Выбрать главу

Много примеров высокого героизма можно было бы привести из повседневной жизни дивизии, вся боевая служба которой — это блестящий ряд проявления отваги и величайшего напряжения сил в борьбе с превосходящим по численности и таким жестоким врагом, как коммунисты. И так трагически ясно, что этот дух особой, нечеловеческой стойкости сообщался одной только личностью — бароном Унгерном. Не стало его — те же храбрейшие из храбрых бросали обозы, пушки, пулеметы, раненых, неудержимой лавиной устремлялись на спасительный восток.

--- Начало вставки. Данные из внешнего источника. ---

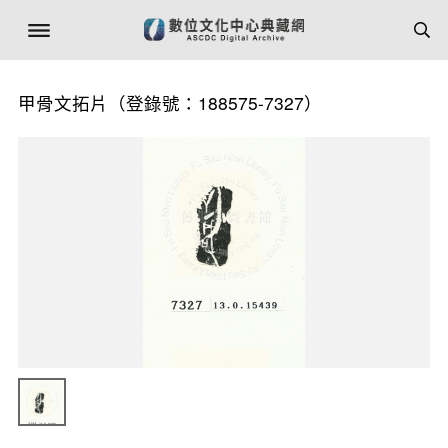
甲骨文拓片（登錄號：188575-7327）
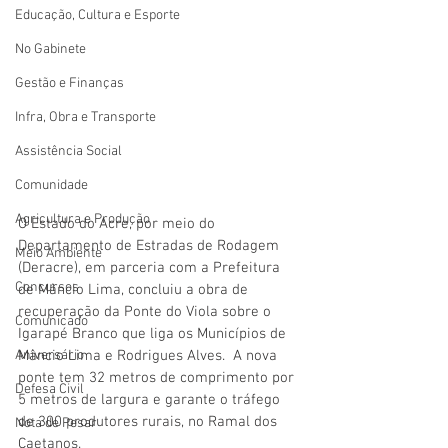
Educação, Cultura e Esporte
No Gabinete
Gestão e Finanças
Infra, Obra e Transporte
Assistência Social
Comunidade
Agricultura e Produção
O Estado do Acre, por meio do 
Departamento de Estradas de Rodagem 
Meio Ambiente
(Deracre), em parceria com a Prefeitura 
Concursos
de Mâncio Lima, concluiu a obra de 
recuperação da Ponte do Viola sobre o 
Comunicado
Igarapé Branco que liga os Municípios de 
Aniversário
Mâncio Lima e Rodrigues Alves.  A nova 
ponte tem 32 metros de comprimento por 
Defesa Civil
5 metros de largura e garante o tráfego 
de 300 produtores rurais, no Ramal dos 
Nota de Pesar
Caetanos.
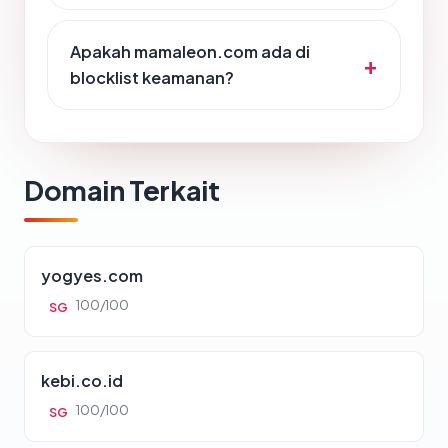
Apakah mamaleon.com ada di
blocklist keamanan?
Domain Terkait
yogyes.com
100/100
SG
kebi.co.id
100/100
SG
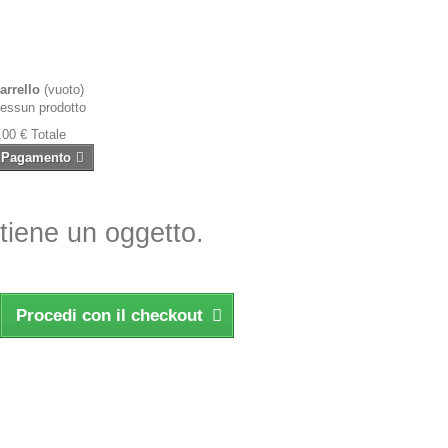
arrello
(vuoto)
essun prodotto
,00 €
Totale
Pagamento
ntiene un oggetto.
Procedi con il checkout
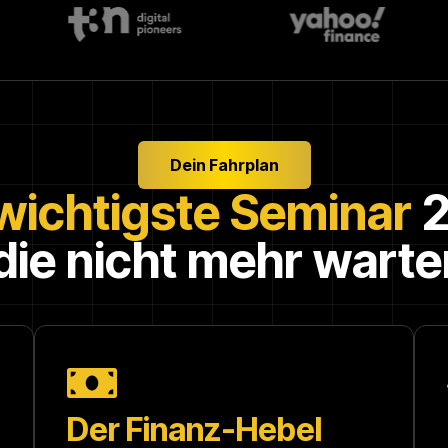
Dein Fahrplan
wichtigste Seminar
2
, die nicht mehr warte
Der Finanz-Hebel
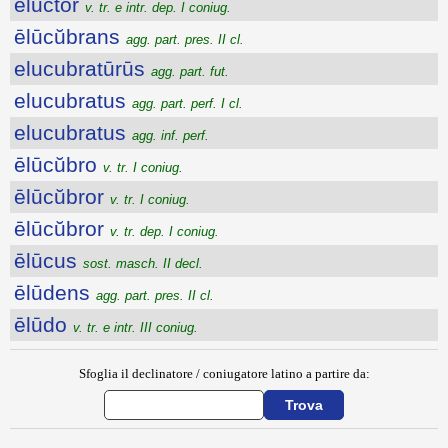
ēluctor
v. tr. e intr. dep. I coniug.
ēlūcŭbrans
agg. part. pres. II cl.
elucubratūrūs
agg. part. fut.
elucubratus
agg. part. perf. I cl.
elucubratus
agg. inf. perf.
ēlūcŭbro
v. tr. I coniug.
ēlūcŭbror
v. tr. I coniug.
ēlūcŭbror
v. tr. dep. I coniug.
ēlūcus
sost. masch. II decl.
ēlūdens
agg. part. pres. II cl.
ēlūdo
v. tr. e intr. III coniug.
Sfoglia il declinatore / coniugatore latino a partire da:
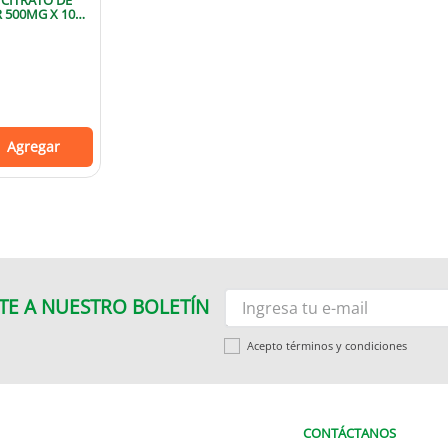
 CITRATO DE
 500MG X 10
Agregar
TE A NUESTRO BOLETÍN
Acepto términos y condiciones
CONTÁCTANOS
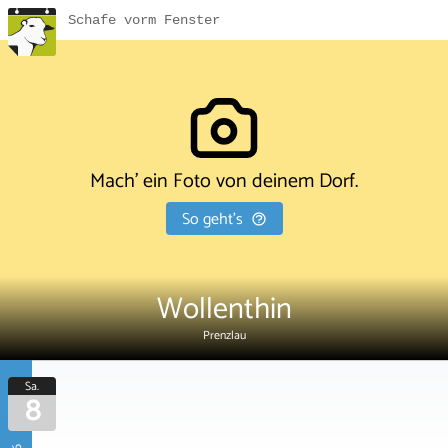
Schafe vorm Fenster
Mach' ein Foto von deinem Dorf.
So geht's
Wollenthin
Prenzlau
Sa.
8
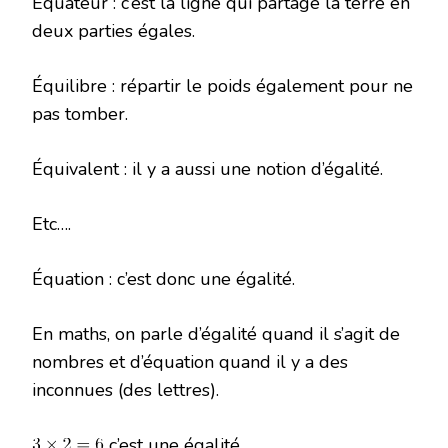
Équateur : c’est la ligne qui partage la terre en
deux parties égales.
Équilibre : répartir le poids également pour ne
pas tomber.
Équivalent : il y a aussi une notion d’égalité.
Etc….
Équation : c’est donc une égalité.
En maths, on parle d’égalité quand il s’agit de
nombres et d’équation quand il y a des
inconnues (des lettres).
c’est une égalité.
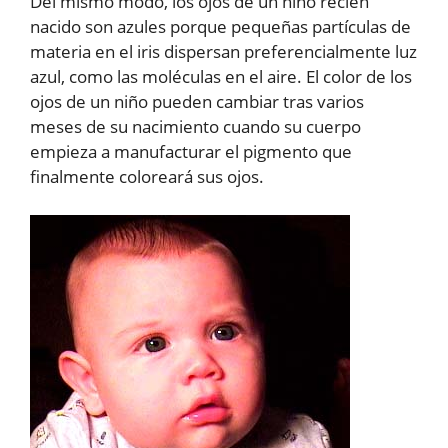
Del mismo modo, los ojos de un niño recién
nacido son azules porque pequeñas partículas de
materia en el iris dispersan preferencialmente luz
azul, como las moléculas en el aire. El color de los
ojos de un niño pueden cambiar tras varios
meses de su nacimiento cuando su cuerpo
empieza a manufacturar el pigmento que
finalmente coloreará sus ojos.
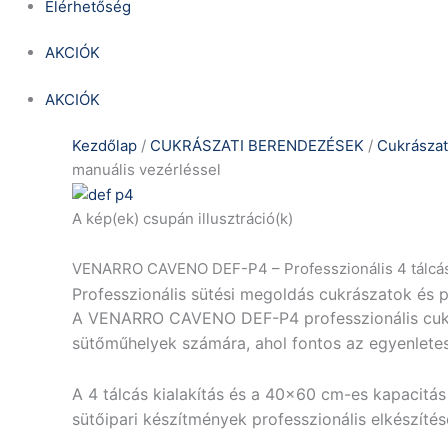
Elérhetőség
AKCIÓK
AKCIÓK
Kezdőlap
/
CUKRÁSZATI BERENDEZÉSEK
/
Cukrászat
manuális vezérléssel
A kép(ek) csupán illusztráció(k)
VENARRO CAVENO DEF-P4 – Professzionális 4 tálcás 
Professzionális sütési megoldás cukrászatok és
A VENARRO CAVENO DEF-P4 professzionális cukrás
sütőműhelyek számára, ahol fontos az egyenletes 
A 4 tálcás kialakítás és a 40×60 cm-es kapacitás
sütőipari készítmények professzionális elkészítés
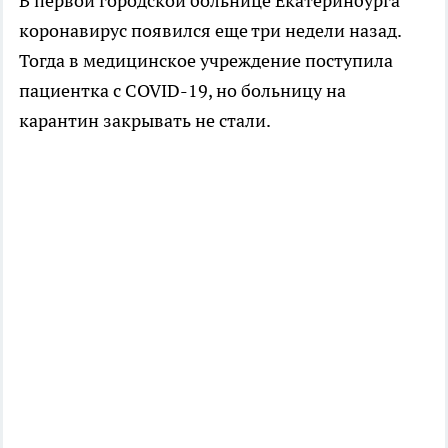
В первой городской больнице Екатеринбурга
коронавирус появился еще три недели назад.
Тогда в медицинское учреждение поступила
пациентка с COVID-19, но больницу на
карантин закрывать не стали.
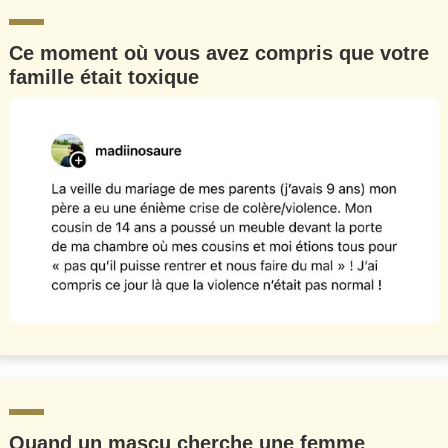
Ce moment où vous avez compris que votre
famille était toxique
Quand un mascu cherche une femme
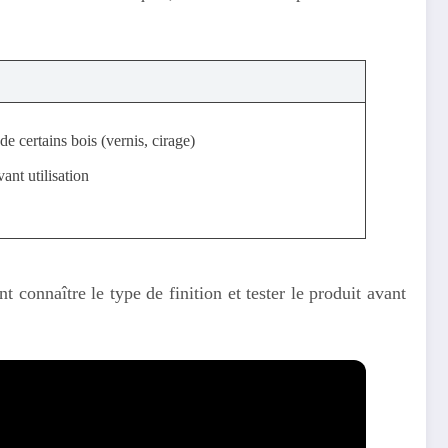
e certains bois (vernis, cirage)
vant utilisation
 connaître le type de finition et tester le produit avant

Многие скажут, что это был лишь «героизм ташура», но такое объяснение страдает совершенно излишней примитивностью. Чтобы держать воинскую часть на высоте беспрерывного подвига, начальник ее должен являть образец самоотверженного служения своему долгу. С этой точки зрения Роман Федорович казался подлинным вождем, чрезвычайно импонировавшим и русским, и, в особенности, монголам — и своей внешностью, и сурово-повелительными манерами, и своим аскетизмом. Им дано бесконечное количество примеров личной отваги, бдительности и постоянной готовности подвергнуть себя опасности, хотя бы только во имя выручки отдельных своих подчиненных. Барон неоднократно спасал свои разведывательные части то от засад, то внезапно вырастая перед разъездом в непосредственной близости от противника, то прогоняя слишком упорного разведчика из зоны жестокого обстрела. В период опасных маршей дивизии барон следовал впереди головного отряда, а в бою находился в том пункте, где положение всего серьезнее. Такой же самоотверженности он искал в каждом офицере и всаднике. «Это ведь так просто», — вероятно, думал барон — «нужна только честность до конца — победить большевиков или же умереть с оружием в руках»…

Но и здесь, как повсюду, простое на взгляд — на деле оказывается чрезвычайно трудным… Рано или поздно барон должен был почувствовать, что он более чем одинок на своей идеологической вершине, что он изолирован на ней. Кто из нормальных, по общежитейской терминологии, людей мог бы идти на добровольную жертву в ногу с ним?

Распутывая яркие нити, из которых соткан причудливый рисунок натуры барона, мы подошли к вопросу о том, нормален ли был он с точки зрения психопатологии. Воды р. Селенги, в бассейне которой разыгрались главнейшие события лета 1921 г., отражавшие в ту пору нахмуренные лица странных по виду и чуждых им людей, очищенные от всего, что принесла река захваченного с собой в суетливом ее беге, дано уже успокоены в глубинах таинственного Байкала. Многие и многие из сподвижников барона, прокатившиеся бурным потоком по просторам Монголии, перешагнули уже грань вечности. Но оставшиеся в живых не в силах еще забыть своих красочных переживаний, волнующих их до сего времени… По прошествии многих лет и в обстановке мирной жизни так просто анализировать события минувшего. Отгремевшие грозы некоторым, пожалуй, покажутся лишь легкими облачками на далекой лазури их молодости… Но в 1921 г., когда, верный своей идее борьбы до конца, барон решил схватится со всей 5-й советской армией, многим из нас приходила мысль о бесцельности такой формы самоубийства, и непрестанно вновь и вновь восставал вопрос — кто же он, наш начальник дивизии?

Некоторый ответ на вопрос дает весьма интересный психологический документ барона, его приказ № 15, о котором было уже упомянуто выше. Этот приказ красочен и отнюдь не банален. Вне сомнения, приказ № 15 является крупнейшим из литературных произведений барона, выделявшегося, даже из скупых на слова военачальников, крайним лаконизмом речи. Приказ разделен на три части. В первой из них Роман Федорович изложил политическую программу, обязательную для всех отрядов, борющихся с красными на территории Сибири. Барон декларировал, что «Россия создавалась постепенно из малых отдельных частей, спаянных единством веры, племенным родством, а впоследствии — и общностью государственного начала». Пока России не коснулась революция, занесенная с чуждого ей Запада, Россия оставалась крепко спаянной, могущественной империей — «народ, руководимый интеллигенцией, как общественно — политической, так и либерально-бюрократической… начал сбиваться с прямого пути… терял прежние, давшие величие и мощь стране устои, перебрасывался от бунта во главе с царями — самозванцами к анархической революции и потерял сам себя… Потребовалось для разрушения многовековой работы только три месяца революционной свободы», — говорит далее барон — «Пришли большевики и дело разрушения было доведено до конца».